I've been a Christian for most of my life, but I am a spiritual infant in so many ways.  I spent so long avoiding my own issues (the plank in my own eye) and being judgmental about others (pointing out the speck of wood in other people's eyes) that I spared very little time for growing in Him.  I was so full of self-loathing that I felt unworthy of God's grace and didn't want to call His attention down on me.  On the surface, that is so ridiculous for two reasons.  One: God sees and knows everything.  Two: God has already forgiven me.  God is Love.  I am now beginning a slow journey to peace in God.  He has always been there, holding out his arms for me to fall into.  My vision is just now clearing enough to see it.

A few weeks back, we were blessed to be able to attend a Chris Tomlin concert.  For those who don't know, Chris is a gifted Christian musician.  In the middle of the concert, the music stopped and they introduced a man named Louie Giglio.  Louie is a Christian minister at a church in Atlanta.  He spoke about three of the parables in the new testament: the parable of the lost sheep, the parable of the lost coin, and the parable of the prodigal son.  These are parables that most Christians know well and have heard lessons on all of our lives.  However, Louie brought to light a new way (for me) to look at these.  Louie said that these parables are most important in what we see God doing in them.  In the parable of the lost sheep, the shepherd is the stand-in for God.  The woman in the story of the lost coin and the father in the story of the prodigal son do the same.  In all three cases, the stand-in for God is blessed with many blessings other than what has been lost to them.  The woman, though she has lost one coin, still has 9 more.  The shepherd has 99 sheep in addition to the lost one.  The father has his older son and his fortune in addition to the lost (or prodigal) son.  However, in all of these cases, the stand-in for God is searching earnestly and waiting anxiously for the lost one.  This can be a new way for many of us to look at both the old and new testaments of the Bible.  Though God already has the "good" people, he is still anxiously waiting for me to accept His help.  God is so good!
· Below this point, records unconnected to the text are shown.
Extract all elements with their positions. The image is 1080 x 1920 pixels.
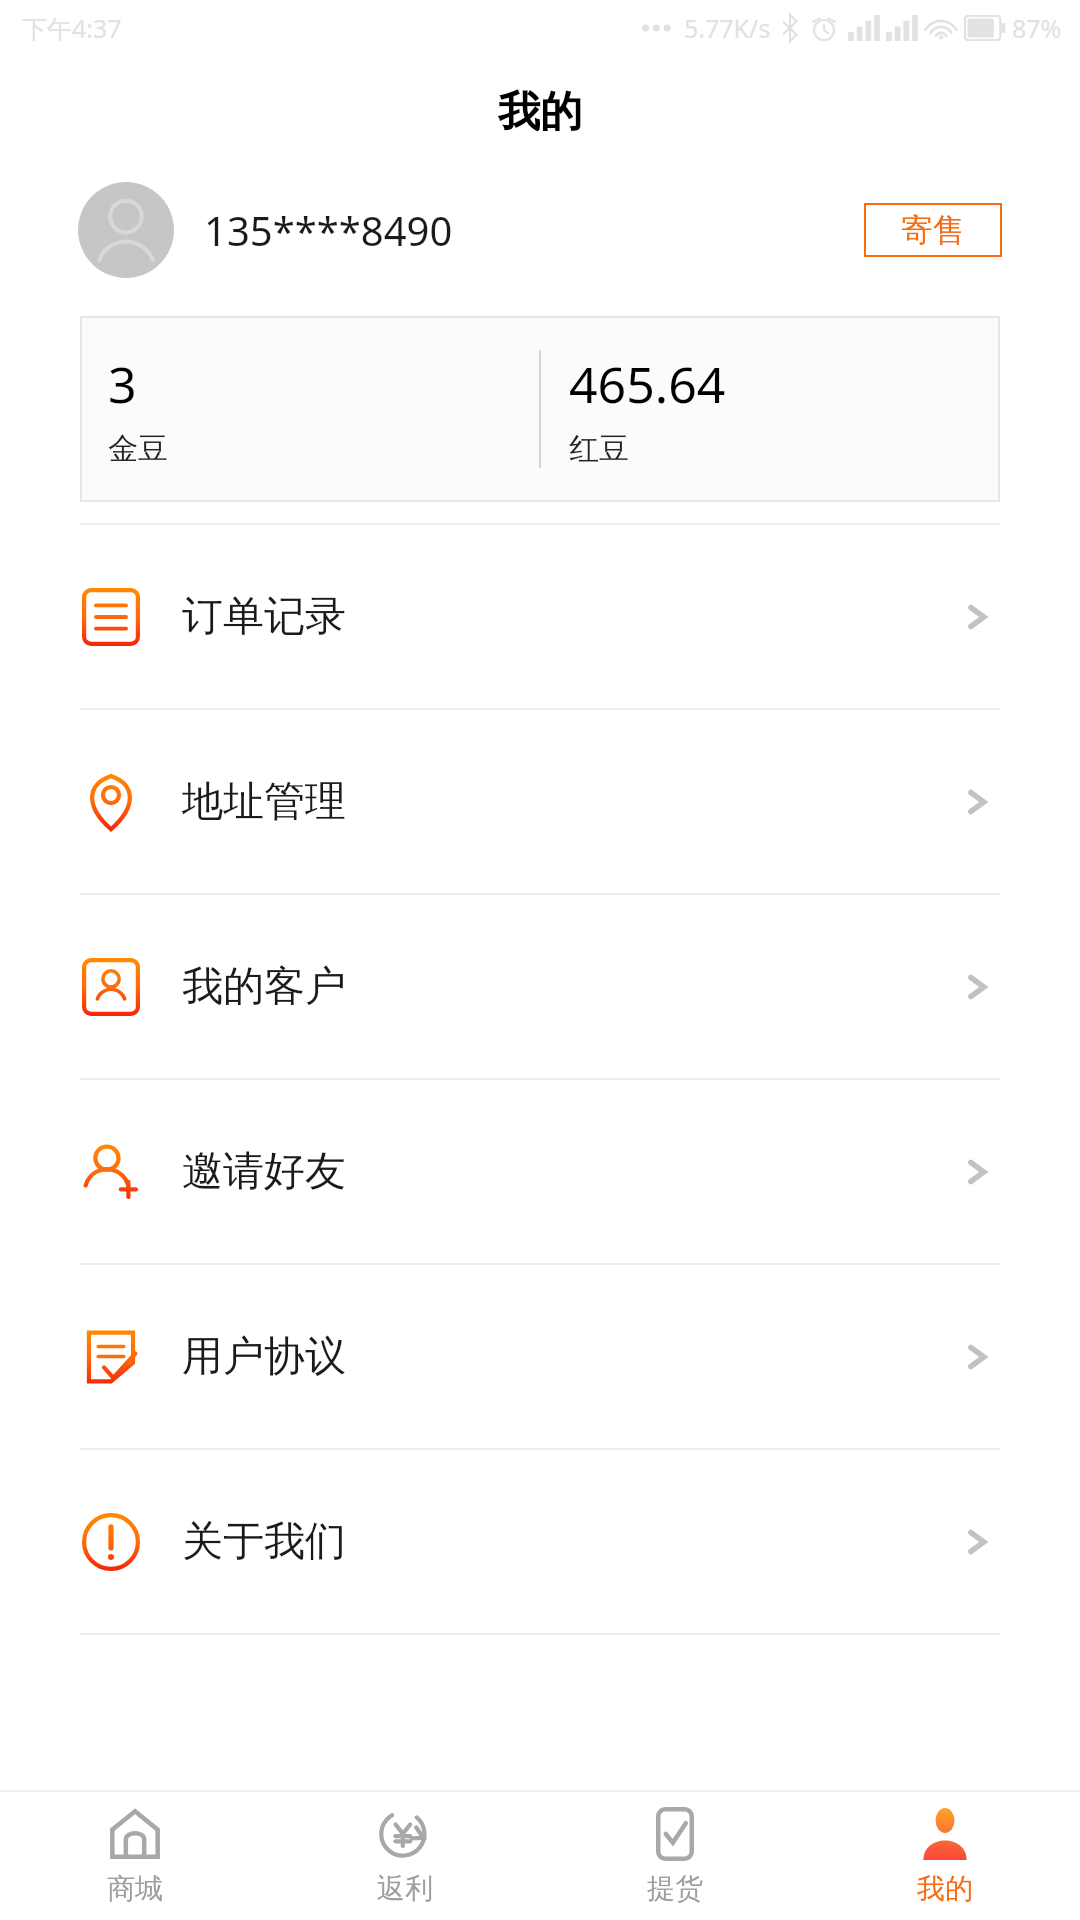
staticText: 5.77K/s — [684, 11, 771, 45]
button[interactable]: 关于我们 — [0, 1450, 1080, 1633]
staticText: 下午4:37 — [22, 11, 122, 45]
button[interactable]: 465.64 — [541, 316, 1000, 502]
staticText: 465.64 — [569, 350, 726, 418]
button[interactable]: 我的 — [810, 1792, 1080, 1920]
staticText: 订单记录 — [182, 591, 346, 643]
staticText: 我的 — [498, 86, 582, 139]
staticText: 关于我们 — [182, 1516, 346, 1568]
button[interactable]: 头像 — [78, 182, 174, 278]
button[interactable]: 寄售 — [864, 203, 1002, 257]
staticText: 地址管理 — [182, 776, 346, 828]
staticText: 我的客户 — [182, 961, 346, 1013]
button[interactable]: 订单记录 — [0, 525, 1080, 708]
button[interactable]: 我的客户 — [0, 895, 1080, 1078]
button[interactable]: 返利 — [270, 1792, 540, 1920]
staticText: 寄售 — [901, 210, 965, 250]
staticText: 135****8490 — [204, 203, 453, 257]
staticText: 我的 — [917, 1871, 973, 1906]
button[interactable]: 用户协议 — [0, 1265, 1080, 1448]
staticText: 3 — [108, 350, 137, 418]
staticText: 提货 — [647, 1871, 703, 1906]
staticText: 红豆 — [569, 430, 629, 468]
staticText: 返利 — [377, 1871, 433, 1906]
staticText: 邀请好友 — [182, 1146, 346, 1198]
button[interactable]: 邀请好友 — [0, 1080, 1080, 1263]
staticText: 87% — [1012, 11, 1062, 45]
button[interactable]: 地址管理 — [0, 710, 1080, 893]
staticText: 金豆 — [108, 430, 168, 468]
button[interactable]: 商城 — [0, 1792, 270, 1920]
button[interactable]: 3 — [80, 316, 539, 502]
staticText: 用户协议 — [182, 1331, 346, 1383]
button[interactable]: 提货 — [540, 1792, 810, 1920]
staticText: 商城 — [107, 1871, 163, 1906]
I've always looked at the laws and requirements of the old testament and thought how glad I am that I was not an old testament Jew.  I mean, can you imagine the onerous nature of keeping up with all of the laws and sacrifices?  On first inspection, one might ask why an Almighty God would force His followers to follow all these tedious laws and sacrifice for so many things.  However, when I look at things in this new light, I don't see God forcing His people to follow these seemingly petty rules for His own benefit.  He had them go through these things for their benefit.  These were God reaching for us, and yet wanting us to come to him freely.  Each of the tasks required of them were a means of having them think about Him.  As designed, the sacrifices required the Israelites to remember their Holy Father and should have made them think on His power, mercy and grace.  The restrictions should have drawn their thoughts to Him instead of selfishly thinking of their own desires.  These are early examples of God going out of His way to have us spend time with Him.  He was not trying to "take all the fun out of life," but to expose them to the much greater joy of His presence.
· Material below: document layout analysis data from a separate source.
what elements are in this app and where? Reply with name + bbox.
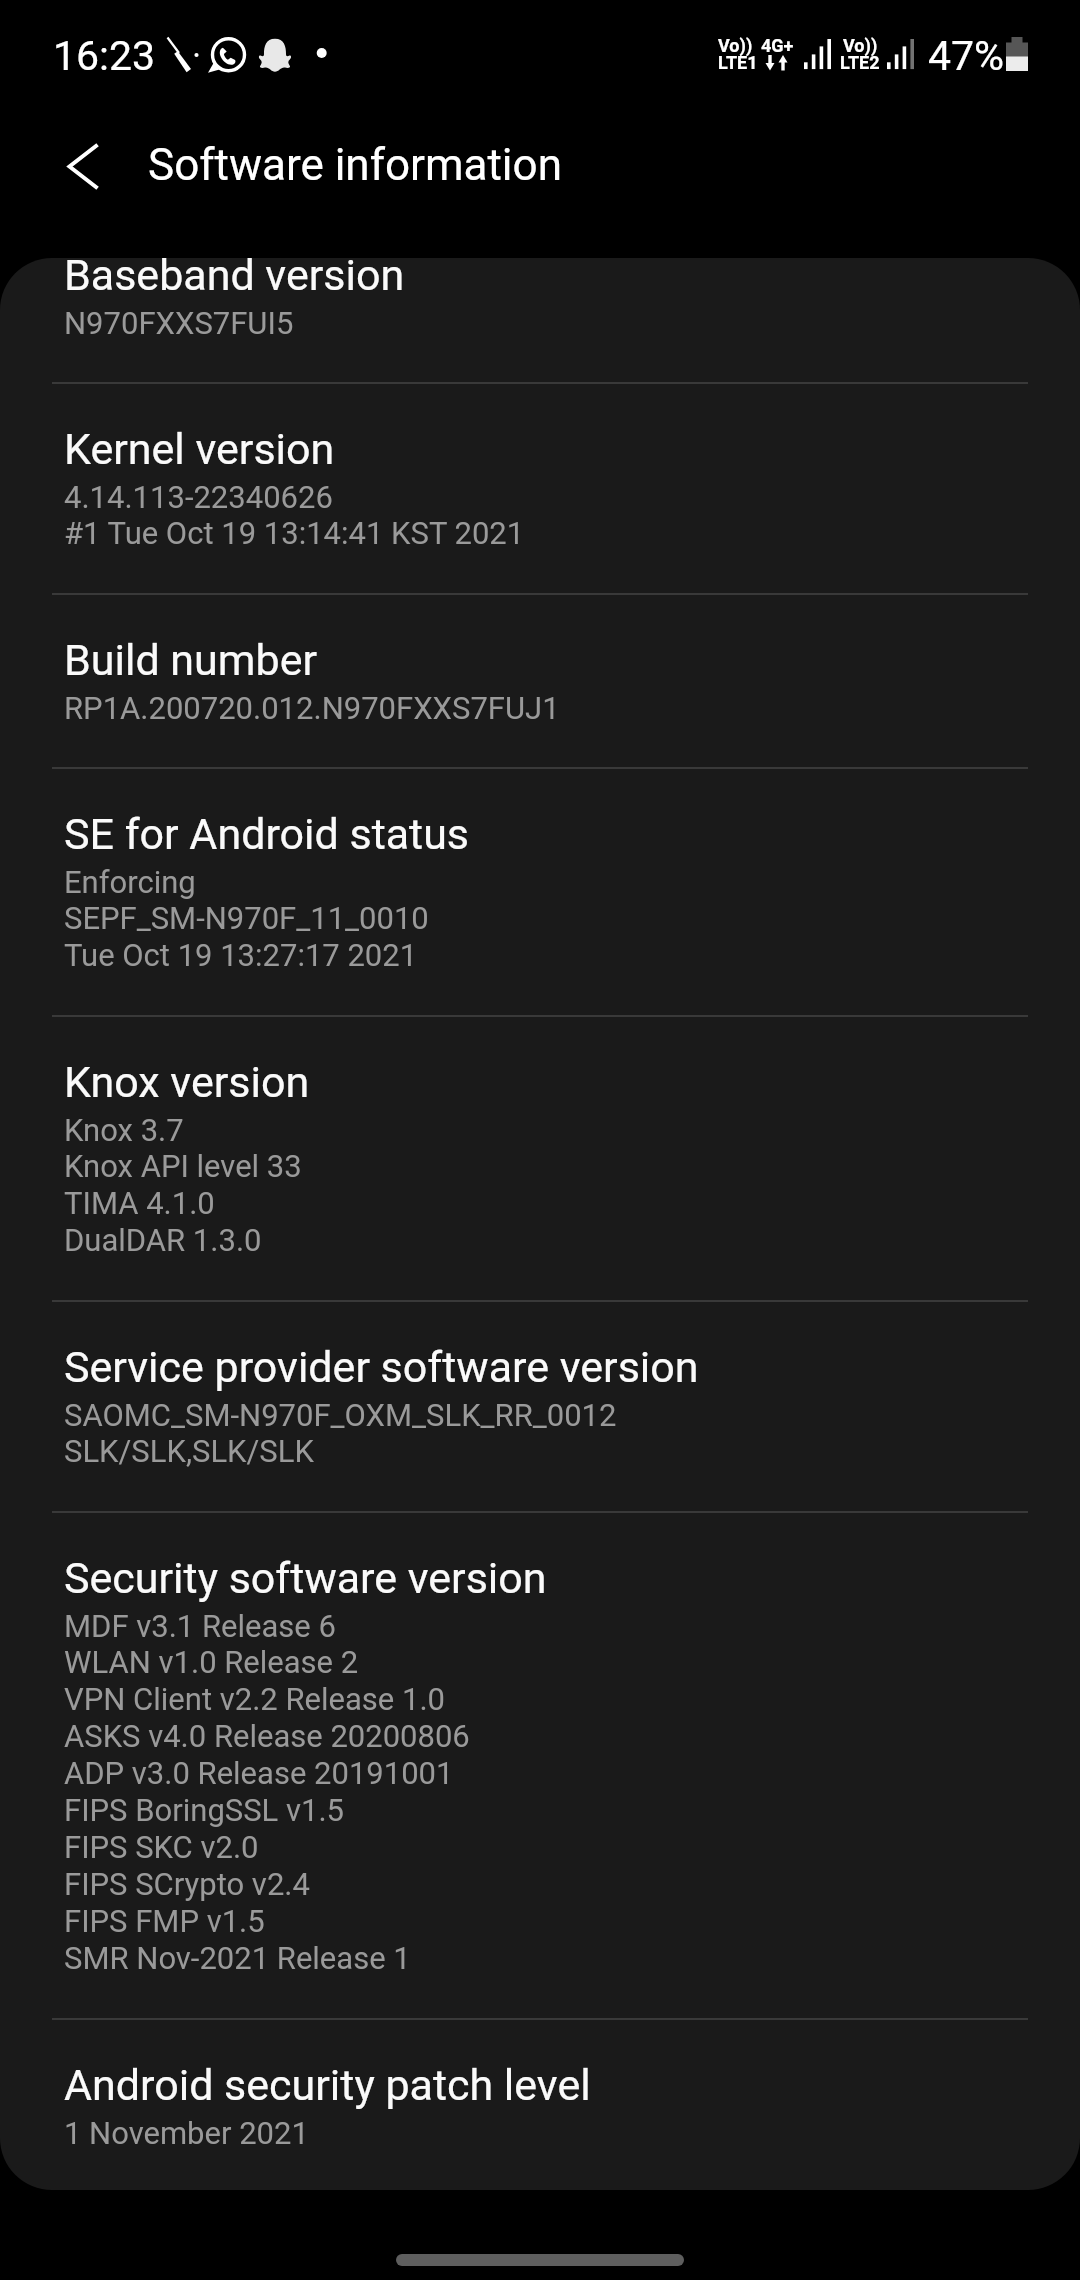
staticText: Knox 3.7 Knox API level 33 TIMA 4.1.0 Du… <box>64 1112 302 1259</box>
staticText: MDF v3.1 Release 6 WLAN v1.0 Release 2 V… <box>64 1608 470 1977</box>
staticText: 16:23 <box>53 32 156 80</box>
button[interactable]: Service provider software version <box>0 1302 1080 1511</box>
staticText: Enforcing SEPF_SM-N970F_11_0010 Tue Oct … <box>64 864 429 974</box>
button[interactable]: SE for Android status <box>0 769 1080 1015</box>
staticText: Software information <box>148 139 562 191</box>
staticText: Service provider software version <box>64 1342 699 1392</box>
staticText: Build number <box>64 635 318 685</box>
staticText: Baseband version <box>64 258 405 300</box>
button[interactable]: Baseband version <box>0 258 1080 382</box>
staticText: Security software version <box>64 1553 547 1603</box>
staticText: 47% <box>928 32 1005 80</box>
staticText: N970FXXS7FUI5 <box>64 305 294 341</box>
staticText: Android security patch level <box>64 2060 591 2110</box>
button[interactable]: Security software version <box>0 1513 1080 2018</box>
button[interactable]: Knox version <box>0 1017 1080 1300</box>
staticText: 1 November 2021 <box>64 2115 309 2151</box>
staticText: Vo)) <box>718 35 753 56</box>
staticText: Knox version <box>64 1057 310 1107</box>
staticText: SE for Android status <box>64 809 470 859</box>
button[interactable]: Back <box>40 122 128 210</box>
button[interactable]: Kernel version <box>0 384 1080 593</box>
staticText: LTE2 <box>840 52 880 73</box>
staticText: RP1A.200720.012.N970FXXS7FUJ1 <box>64 690 560 726</box>
staticText: Kernel version <box>64 424 335 474</box>
staticText: Vo)) <box>843 35 878 56</box>
button[interactable]: Build number <box>0 595 1080 767</box>
staticText: 4G+ <box>761 35 794 56</box>
staticText: LTE1 <box>718 52 758 73</box>
button[interactable]: Android security patch level <box>0 2020 1080 2190</box>
staticText: SAOMC_SM-N970F_OXM_SLK_RR_0012 SLK/SLK,S… <box>64 1397 617 1470</box>
staticText: 4.14.113-22340626 #1 Tue Oct 19 13:14:41… <box>64 479 525 552</box>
We belong to Him.  We are His.  We were His from the beginning, but he bought us again at the horrible cost of sending His Son to be a sacrifice in our stead.  We are not worthy, but through Him.  Know that you are precious to Him, and that should give you perspective any time you suffer a bout of self-loathing.  I know it helps me to know that He loved me that much.  If the Creator of everything loves me that much, who am I to hate myself?